Optionally, the gNB may report a timestamp to the LMF, wherein the timestamp represents the time when the gNB calculates the Rx-Tx time difference. Optionally, the gNB may report the ephemeris data and/or the reference point location and/or a gateway location and/or the gNB location to the LMF. Thus, the LMF can calculate precisely the feeder link delay.

FIG. 15 illustrates that, in some embodiments, the UE is configured to report a UE assistance data associated with a UE time difference to a network node and/or a base station (BS). The BS is configured to report a BS assistance data associated with a BS time difference to a network node. This can provide a system positioning, reduce a network signaling, reduce a power consumption, provide a good communication performance, and/or provide a high reliability. In other words, the network node is configured to receive a UE assistance data associated with a UE time difference from a UE; and/or receive a BS assistance data associated with a BS time difference from a BS.

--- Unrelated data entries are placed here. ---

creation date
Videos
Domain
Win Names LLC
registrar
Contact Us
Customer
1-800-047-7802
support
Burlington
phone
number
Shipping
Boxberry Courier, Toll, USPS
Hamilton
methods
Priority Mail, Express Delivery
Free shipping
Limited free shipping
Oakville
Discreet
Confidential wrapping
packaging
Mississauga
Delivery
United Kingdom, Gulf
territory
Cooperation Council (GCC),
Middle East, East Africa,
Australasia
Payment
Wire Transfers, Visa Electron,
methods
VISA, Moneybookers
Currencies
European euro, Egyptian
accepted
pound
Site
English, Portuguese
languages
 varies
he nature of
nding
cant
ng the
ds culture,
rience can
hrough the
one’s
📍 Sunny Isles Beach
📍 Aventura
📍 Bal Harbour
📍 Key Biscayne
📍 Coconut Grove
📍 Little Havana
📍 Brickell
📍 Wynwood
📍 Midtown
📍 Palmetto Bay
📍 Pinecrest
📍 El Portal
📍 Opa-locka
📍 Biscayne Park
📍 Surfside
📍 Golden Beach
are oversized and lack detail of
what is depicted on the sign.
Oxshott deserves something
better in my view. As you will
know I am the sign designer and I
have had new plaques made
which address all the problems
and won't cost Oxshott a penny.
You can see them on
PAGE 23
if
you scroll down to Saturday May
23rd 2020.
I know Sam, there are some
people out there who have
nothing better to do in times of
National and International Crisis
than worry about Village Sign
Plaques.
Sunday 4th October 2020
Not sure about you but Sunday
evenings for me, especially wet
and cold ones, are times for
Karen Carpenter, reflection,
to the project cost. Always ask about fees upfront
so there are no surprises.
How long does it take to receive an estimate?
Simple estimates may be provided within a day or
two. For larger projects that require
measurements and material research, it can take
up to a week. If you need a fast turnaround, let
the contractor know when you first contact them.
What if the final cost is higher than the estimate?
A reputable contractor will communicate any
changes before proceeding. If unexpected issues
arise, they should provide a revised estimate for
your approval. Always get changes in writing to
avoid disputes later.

FIG. 16 illustrates a wireless communication device 1600 according to an embodiment of the present disclosure. The wireless communication device 1600 includes a reporter 1601 configured to report a UE assistance data associated with a UE time difference to a network node and/or a base station (BS). This can provide a system positioning, reduce a network signaling, reduce a power consumption, provide a good communication performance, and/or provide a high reliability.

In some embodiments, the network device includes a base station, a core network, a transmission reception point (TRP), a satellite, or a location management function (LMF). In some embodiments, the network node includes a core network, a transmission reception point (TRP), a satellite, or a location management function (LMF). In some embodiments, the method further includes generating, by the UE, the UE assistance data associated with the UE time difference. In some embodiments, generating, by the UE, the UE assistance data associated with the UE time difference includes: receiving, by the UE, a downlink reference signal (DRS) to derive a DRS receiving (Rx) timing (t0); determining, by the UE, a UE transmit (Tx) timing (t1) for transmitting uplink transmission or calculating a Rx-Tx UE time difference (offset 1); and/or calculating a difference between t0 and t1 to obtain offset 1.

In some embodiments, the DRS is in a downlink subframe of a first subframe index in a first SFN index. In some embodiments, the UE Tx timing is relevant to an uplink subframe of the first subframe index in the first SFN index; or the UE Tx timing is relevant to an uplink subframe of a second subframe index, wherein the uplink subframe of the second subframe index is in the first SFN index or in a second SFN index. In some embodiments, the uplink subframe of the second subframe index is closest in time to the UE RX timing t0. In some embodiments, the DRS is configured being associated with the TRP. In some embodiments, the TRP is associated with the satellite. In some embodiments, the TRP is associated with the satellite corresponding to a time instance, a time period, a duration, or a time interval.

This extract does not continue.